Ohne Studie wird in der Pflege fast nichts mehr gefördert. Statt nahe liegende Lösungen direkt anzustreben und hierfür finanzielle Mittel zur Verfügung zu stellen, muss erst einmal eine Studie her. So lesen sich einige Empfehlungen des RTP wie Auftragsbeschaffungsmaßnahmen für wissenschaftliche Institute. Flankierende Forschung, ohne sie darf nichts Neues probiert und nichts Bewährtes gefördert werden. Dringend raten wir hier zur Wahrung von Verhältnismäßigkeit und Augenmaß.

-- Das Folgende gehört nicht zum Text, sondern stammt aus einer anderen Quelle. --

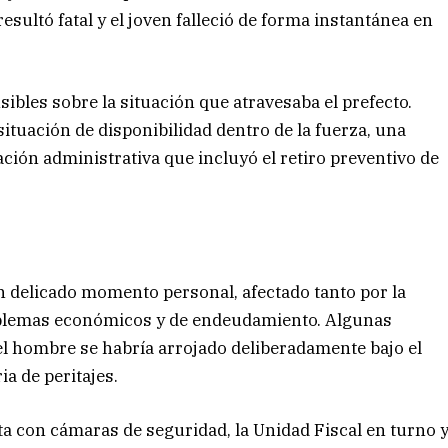
resultó fatal y el joven falleció de forma instantánea en
sibles sobre la situación que atravesaba el prefecto.
ituación de disponibilidad dentro de la fuerza, una
ión administrativa que incluyó el retiro preventivo de
un delicado momento personal, afectado tanto por la
oblemas económicos y de endeudamiento. Algunas
el hombre se habría arrojado deliberadamente bajo el
a de peritajes.
nta con cámaras de seguridad, la Unidad Fiscal en turno 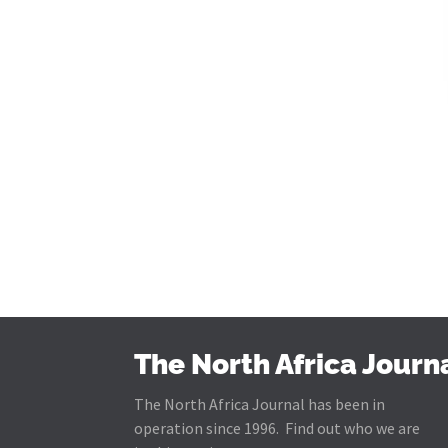
The North Africa Journ
The North Africa Journal has been in
operation since 1996. Find out who we are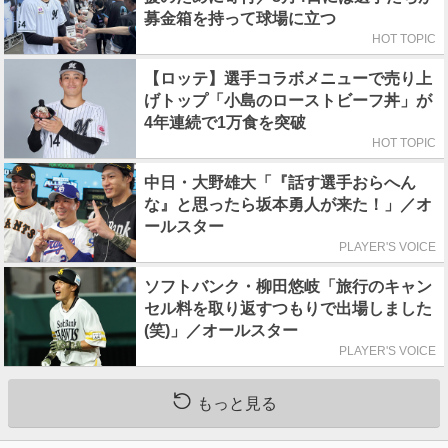
募金箱を持って球場に立つ
HOT TOPIC
【ロッテ】選手コラボメニューで売り上
げトップ「小島のローストビーフ丼」が
4年連続で1万食を突破
HOT TOPIC
中日・大野雄大「『話す選手おらへん
な』と思ったら坂本勇人が来た！」／オ
ールスター
PLAYER'S VOICE
ソフトバンク・柳田悠岐「旅行のキャン
セル料を取り返すつもりで出場しました
(笑)」／オールスター
PLAYER'S VOICE
もっと見る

Auch stellt sich die Frage, warum immer wieder Studien in Auftrag gegeben werden, nur um zu erfahren, was praktisch Betroffene und Tätige seit Jahr und Tag berichten oder zur Verbesserung vorschlagen. Das liegt wohl daran, dass Erfahrungen und Konzepte die nicht mit wissenschaftlichen Methoden ermittelt wurden keinen Wert mehr habe. Es sind Einzelmeinungen, die nicht zählen. Andererseits: Was nützen uns all die Studien, wenn selbst daraus keine Konsequenzen für die Praxis gezogen werden? Es gibt so viele mit staatlichen Mitteln geförderte und positiv bewertete Projekte, die über die Modellphase hinaus keine Wirkung erzielen konnten. Sie werden über die Fachpresse zur Kenntnis gegeben und verschwinden anschließend in der Versenkung. Statt die Implementierung guter Erfahrungen voranzutreiben und hierfür Mittel einzukalkulieren, wendet man sich sogleich einem neuen Projekt zu, dem es nach Beendigung genauso ergeht wie den vorangegangen.

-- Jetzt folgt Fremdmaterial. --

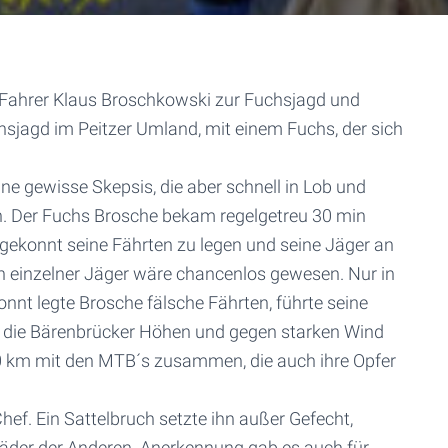
60 Fahrer Klaus Broschkowski zur Fuchsjagd und
hsjagd im Peitzer Umland, mit einem Fuchs, der sich
ne gewisse Skepsis, die aber schnell in Lob und
h. Der Fuchs Brosche bekam regelgetreu 30 min
gekonnt seine Fährten zu legen und seine Jäger an
n einzelner Jäger wäre chancenlos gewesen. Nur in
nnt legte Brosche fälsche Fährten, führte seine
er die Bärenbrücker Höhen und gegen starken Wind
40 km mit den MTB´s zusammen, die auch ihre Opfer
hef. Ein Sattelbruch setzte ihn außer Gefecht,
 Räder der Anderen. Anerkennung gab es auch für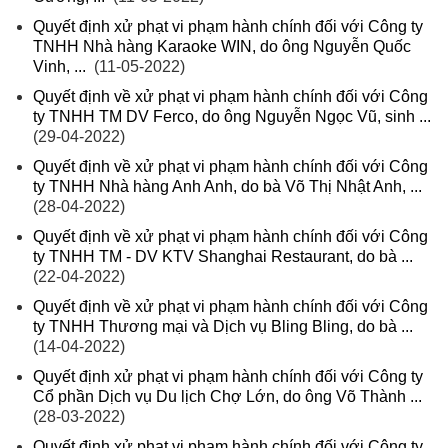
Quyết định xử phạt vi phạm hành chính đối với Công ty
TNHH Nhà hàng Karaoke WIN, do ông Nguyễn Quốc
Vinh, ...
(11-05-2022)
Quyết định về xử phạt vi phạm hành chính đối với Công
ty TNHH TM DV Ferco, do ông Nguyễn Ngọc Vũ, sinh ...
(29-04-2022)
Quyết định về xử phạt vi phạm hành chính đối với Công
ty TNHH Nhà hàng Anh Anh, do bà Võ Thị Nhật Anh, ...
(28-04-2022)
Quyết định về xử phạt vi phạm hành chính đối với Công
ty TNHH TM - DV KTV Shanghai Restaurant, do bà ...
(22-04-2022)
Quyết định về xử phạt vi phạm hành chính đối với Công
ty TNHH Thương mại và Dịch vụ Bling Bling, do bà ...
(14-04-2022)
Quyết định xử phạt vi phạm hành chính đối với Công ty
Cổ phần Dịch vụ Du lịch Chợ Lớn, do ông Võ Thành ...
(28-03-2022)
Quyết định xử phạt vi phạm hành chính đối với Công ty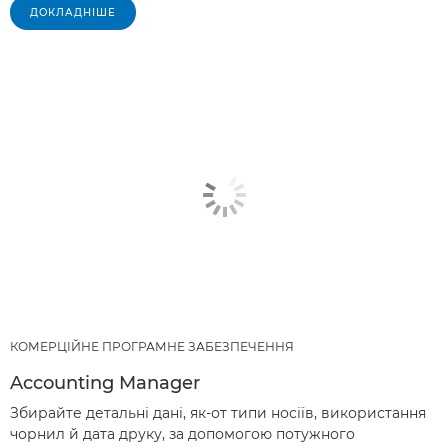
ДОКЛАДНІШЕ
КОМЕРЦІЙНЕ ПРОГРАМНЕ ЗАБЕЗПЕЧЕННЯ
Accounting Manager
Збирайте детальні дані, як-от типи носіїв, використання
чорнил й дата друку, за допомогою потужного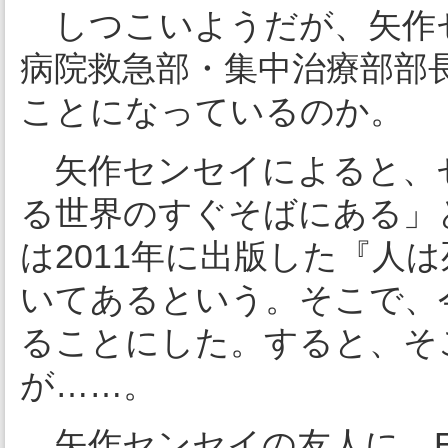
しつこいようだが、矢作
病院救急部・集中治療部部
ことになっているのか。
矢作センセイによると、
る世界のすぐそばにある」
は2011年に出版した『人
いてあるという。そこで、
ることにした。すると、そ
が……。
矢作センセイの友人に、E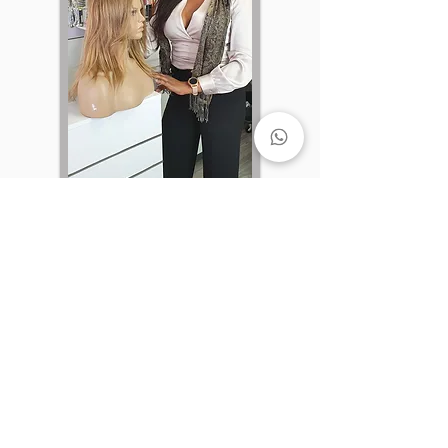
Institutionell
Öffnungszeiten
Montag bis Samstag -
9:00 und 19:00 Uh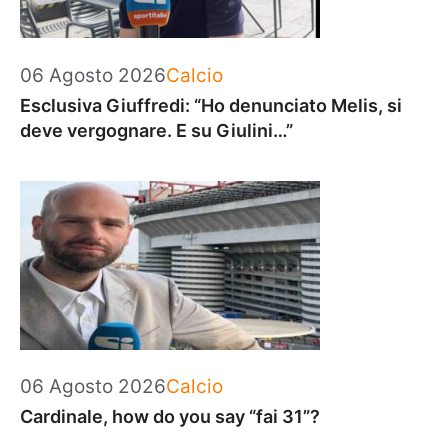
Categorie
06 Agosto 2026
Calcio
Esclusiva Giuffredi: “Ho denunciato Melis, si
deve vergognare. E su Giulini…”
Categorie
06 Agosto 2026
Calcio
Cardinale, how do you say “fai 31”?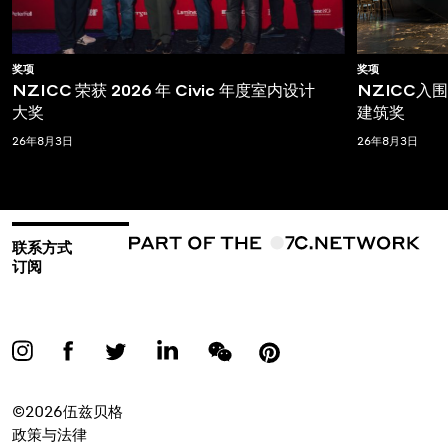
奖项
奖项
NZICC 荣获 2026 年 Civic 年度室内设计
NZICC入围T
大奖
建筑奖
26年8月3日
26年8月3日
联系方式
订阅
©2026伍兹贝格
政策与法律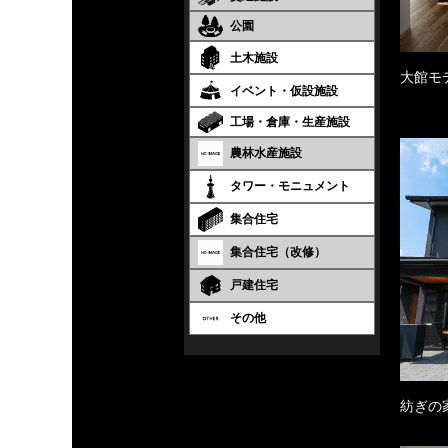
公園
土木施設
大館モ
イベント・仮設施設
工場・倉庫・生産施設
農林水産施設
タワー・モニュメント
集合住宅
集合住宅（改修）
戸建住宅
その他
紡ぎの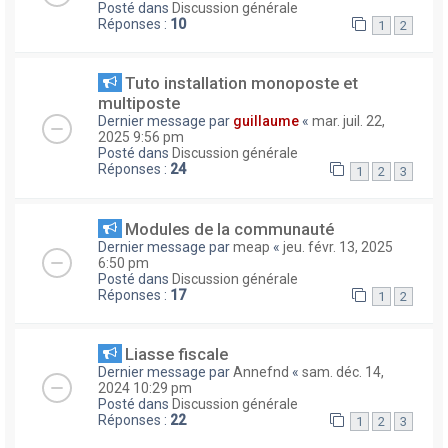
Posté dans
Discussion générale
Réponses :
10
1
2
Tuto installation monoposte et
multiposte
Dernier message par
guillaume
«
mar. juil. 22,
2025 9:56 pm
Posté dans
Discussion générale
Réponses :
24
1
2
3
Modules de la communauté
Dernier message par
meap
«
jeu. févr. 13, 2025
6:50 pm
Posté dans
Discussion générale
Réponses :
17
1
2
Liasse fiscale
Dernier message par
Annefnd
«
sam. déc. 14,
2024 10:29 pm
Posté dans
Discussion générale
Réponses :
22
1
2
3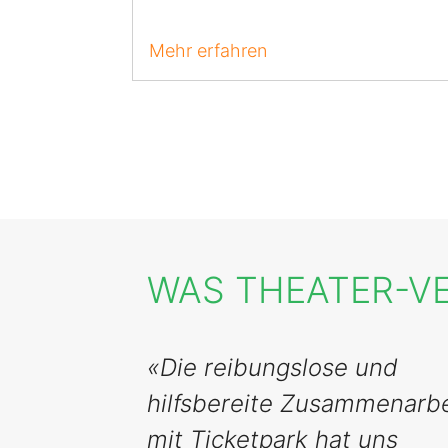
Mehr erfahren
WAS THEATER-V
«Die reibungslose und
hilfsbereite Zusammenarbe
mit Ticketpark hat uns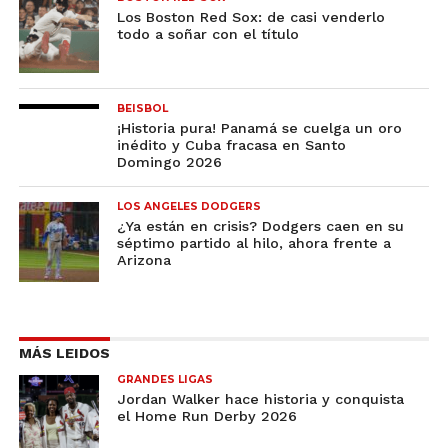
Los Boston Red Sox: de casi venderlo
todo a soñar con el título
BEISBOL
¡Historia pura! Panamá se cuelga un oro
inédito y Cuba fracasa en Santo
Domingo 2026
LOS ANGELES DODGERS
¿Ya están en crisis? Dodgers caen en su
séptimo partido al hilo, ahora frente a
Arizona
MÁS LEIDOS
GRANDES LIGAS
Jordan Walker hace historia y conquista
el Home Run Derby 2026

Ungeachtet der Tatsache, dass Pflegekräfte an der Basis täglich darum kämpfen wenigstens elementare Anforderungen erfüllen zu können, produziert die Pflegewissenschaft sog. Expertenstandards, dessen formale Umsetzung zusätzliche Zeit kostet und Arbeit macht; in einer Größenordnung die in keinem Verhältnis zum Nutzen steht der dadurch bestenfalls erzielt werden könnte. Siehe dazu auch meine Kritik unter www.pflegekonzepte.de

Die Bestrebung nach Verwissenschaftlichung von Pflege hatte bislang, bezogen auf die Praxis, vor allem den Effekt, dass viel mehr geschrieben wird. Der heute landläufig betriebene Dokumentationsaufwand ist jedoch aus praktischer und formal juristischer Sicht weder vertretbar noch notwendig. Alle stöhnen angesichts der Fülle angeblich unverzichtbarer Formulare, die ausgefüllt werden müssen, durch die wertvolle Zeit für die eigentliche Pflege verloren geht. Hiermit werden keineswegs die Interessen des Patienten/Bewohners bedient, darüber erfährt man in der Dokumentation so gut wie nichts. Man bedient ein wissenschaftlicherseits postuliertes Format, man dokumentiert der eigenen Absicherung wegen und weil der MDK dies angeblich so verlangt. Ich ereifere mich schon seit Jahren über diesen Blödsinn, aber es wird immer schlimmer. Auch die Arbeitsgruppe „Entbürokratisierung“ wagte es nicht, dieser Entwicklung Einhalt zu gebieten. Wiederum setzten sich dort ganz offensichtlich die argumentationsgewandten Pflegetheoretiker durch.

Wir haben keinen Mangel an Wissen, wie gute Pflege organisiert und gestaltet werden kann. Die Fachliteratur ist voll von super Ideen und nachahmenswerten Beispielen. Wir haben einen Mangel an Durchsetzungskraft und Konsequenz, weshalb gute Beispiele Ausnahmeerscheinungen bleiben - begrenzt auf wenige Idealisten in dieser Branche.